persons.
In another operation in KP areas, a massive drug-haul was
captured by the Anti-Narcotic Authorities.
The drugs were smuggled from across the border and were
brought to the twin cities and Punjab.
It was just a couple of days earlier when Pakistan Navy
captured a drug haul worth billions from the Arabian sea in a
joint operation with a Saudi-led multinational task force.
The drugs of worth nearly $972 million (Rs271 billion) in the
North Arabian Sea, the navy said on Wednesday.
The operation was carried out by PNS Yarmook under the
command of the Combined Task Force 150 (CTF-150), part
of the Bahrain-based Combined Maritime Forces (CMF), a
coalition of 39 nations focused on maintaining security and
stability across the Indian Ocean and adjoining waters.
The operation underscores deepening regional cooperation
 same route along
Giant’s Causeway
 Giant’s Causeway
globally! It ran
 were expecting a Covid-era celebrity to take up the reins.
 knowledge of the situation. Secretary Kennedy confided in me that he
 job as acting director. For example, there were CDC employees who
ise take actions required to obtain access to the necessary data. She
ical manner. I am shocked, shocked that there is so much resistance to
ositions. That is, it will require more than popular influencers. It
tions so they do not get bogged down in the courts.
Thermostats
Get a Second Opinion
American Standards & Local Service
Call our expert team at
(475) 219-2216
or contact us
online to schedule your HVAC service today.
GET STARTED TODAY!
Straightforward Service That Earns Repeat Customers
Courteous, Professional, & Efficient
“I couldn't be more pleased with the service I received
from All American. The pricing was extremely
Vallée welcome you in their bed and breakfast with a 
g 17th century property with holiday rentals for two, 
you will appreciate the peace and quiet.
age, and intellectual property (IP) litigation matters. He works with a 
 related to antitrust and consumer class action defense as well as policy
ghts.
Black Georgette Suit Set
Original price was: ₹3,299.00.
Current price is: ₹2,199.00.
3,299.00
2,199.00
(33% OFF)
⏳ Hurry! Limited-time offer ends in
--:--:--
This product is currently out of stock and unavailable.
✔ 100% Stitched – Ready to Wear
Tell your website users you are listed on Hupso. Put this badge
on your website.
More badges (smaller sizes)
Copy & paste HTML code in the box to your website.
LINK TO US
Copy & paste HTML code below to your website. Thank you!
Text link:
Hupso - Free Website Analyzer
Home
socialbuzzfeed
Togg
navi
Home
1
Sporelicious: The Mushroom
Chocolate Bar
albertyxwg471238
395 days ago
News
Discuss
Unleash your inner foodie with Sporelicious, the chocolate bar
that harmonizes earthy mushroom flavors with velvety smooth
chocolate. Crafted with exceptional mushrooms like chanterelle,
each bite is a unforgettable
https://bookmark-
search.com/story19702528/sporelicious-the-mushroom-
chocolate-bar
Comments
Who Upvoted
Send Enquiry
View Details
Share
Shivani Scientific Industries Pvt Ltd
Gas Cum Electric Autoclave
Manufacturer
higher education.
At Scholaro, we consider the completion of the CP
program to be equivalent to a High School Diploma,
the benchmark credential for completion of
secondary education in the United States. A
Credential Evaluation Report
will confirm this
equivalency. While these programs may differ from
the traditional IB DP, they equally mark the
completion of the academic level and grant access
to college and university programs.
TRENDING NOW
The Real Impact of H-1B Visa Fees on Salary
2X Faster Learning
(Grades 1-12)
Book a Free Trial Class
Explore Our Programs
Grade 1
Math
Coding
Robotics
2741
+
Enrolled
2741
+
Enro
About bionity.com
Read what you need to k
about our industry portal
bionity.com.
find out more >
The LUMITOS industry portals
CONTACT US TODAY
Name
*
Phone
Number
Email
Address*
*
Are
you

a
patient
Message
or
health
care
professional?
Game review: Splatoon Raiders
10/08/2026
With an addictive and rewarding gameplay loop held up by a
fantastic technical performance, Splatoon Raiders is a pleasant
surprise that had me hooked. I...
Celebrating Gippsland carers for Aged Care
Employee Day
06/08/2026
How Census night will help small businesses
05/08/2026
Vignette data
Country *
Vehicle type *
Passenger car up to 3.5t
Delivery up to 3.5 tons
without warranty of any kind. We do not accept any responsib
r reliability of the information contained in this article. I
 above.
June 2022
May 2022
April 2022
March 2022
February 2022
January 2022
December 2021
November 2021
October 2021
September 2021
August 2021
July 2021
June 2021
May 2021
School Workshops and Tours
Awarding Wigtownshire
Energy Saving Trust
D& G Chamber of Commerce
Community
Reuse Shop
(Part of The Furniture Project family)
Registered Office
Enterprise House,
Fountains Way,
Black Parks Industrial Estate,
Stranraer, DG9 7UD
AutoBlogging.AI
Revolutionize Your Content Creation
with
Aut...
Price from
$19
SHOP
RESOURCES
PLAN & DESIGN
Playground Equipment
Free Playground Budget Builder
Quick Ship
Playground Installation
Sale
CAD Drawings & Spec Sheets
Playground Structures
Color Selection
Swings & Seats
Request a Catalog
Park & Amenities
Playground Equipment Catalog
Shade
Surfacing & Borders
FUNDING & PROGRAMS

____________________

→ **YOUR TASK**
Above are the records. Copy the lines beginning at the one that has "About bionity.com" and ending with the one that has "Vehicle type *", unchanged.

→ **WRITTEN RESPONSE**
About bionity.com
Read what you need to k
about our industry portal
bionity.com.
find out more >
The LUMITOS industry portals
CONTACT US TODAY
Name
*
Phone
Number
Email
Address*
*
Are
you

a
patient
Message
or
health
care
professional?
Game review: Splatoon Raiders
10/08/2026
With an addictive and rewarding gameplay loop held up by a
fantastic technical performance, Splatoon Raiders is a pleasant
surprise that had me hooked. I...
Celebrating Gippsland carers for Aged Care
Employee Day
06/08/2026
How Census night will help small businesses
05/08/2026
Vignette data
Country *
Vehicle type *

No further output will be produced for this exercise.